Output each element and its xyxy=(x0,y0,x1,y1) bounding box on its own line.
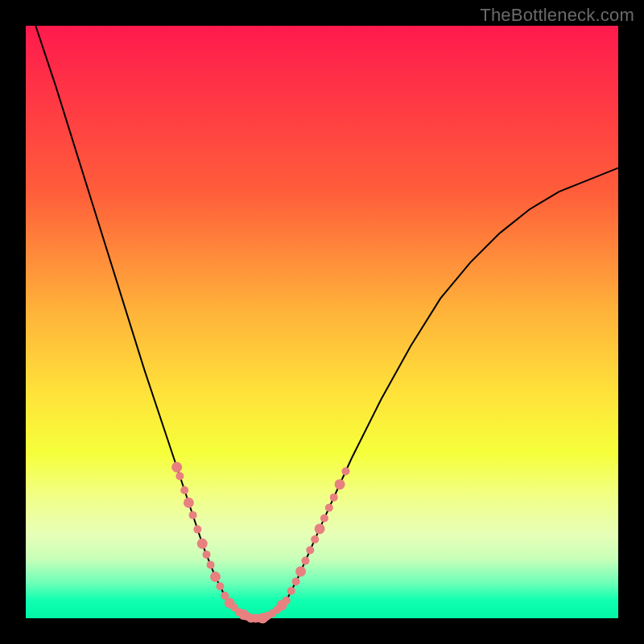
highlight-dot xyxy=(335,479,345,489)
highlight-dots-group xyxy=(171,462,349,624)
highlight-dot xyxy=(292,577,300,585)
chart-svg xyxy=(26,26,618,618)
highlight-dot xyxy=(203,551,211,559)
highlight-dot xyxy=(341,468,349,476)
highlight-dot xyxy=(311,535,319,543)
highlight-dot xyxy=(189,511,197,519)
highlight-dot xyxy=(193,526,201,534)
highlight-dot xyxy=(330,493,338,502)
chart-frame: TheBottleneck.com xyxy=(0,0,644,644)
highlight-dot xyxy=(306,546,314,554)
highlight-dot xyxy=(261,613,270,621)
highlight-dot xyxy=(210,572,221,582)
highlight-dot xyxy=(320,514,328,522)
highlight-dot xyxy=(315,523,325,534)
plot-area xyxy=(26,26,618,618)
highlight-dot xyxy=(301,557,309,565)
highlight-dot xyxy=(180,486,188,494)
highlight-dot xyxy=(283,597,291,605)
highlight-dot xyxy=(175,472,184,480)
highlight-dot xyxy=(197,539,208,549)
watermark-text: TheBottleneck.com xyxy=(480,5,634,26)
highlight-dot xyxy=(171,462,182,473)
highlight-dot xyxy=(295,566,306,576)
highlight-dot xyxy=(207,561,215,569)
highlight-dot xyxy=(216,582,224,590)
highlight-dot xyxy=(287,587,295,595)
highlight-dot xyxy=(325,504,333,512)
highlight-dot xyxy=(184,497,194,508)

DIRECTIONS FOR THIS TASK: What lines in the material mention "chart"? Copy every one of them.

TASK OUTPUT:
chart-svg xyxy=(26,26,618,618)
chart-frame: TheBottleneck.com xyxy=(0,0,644,644)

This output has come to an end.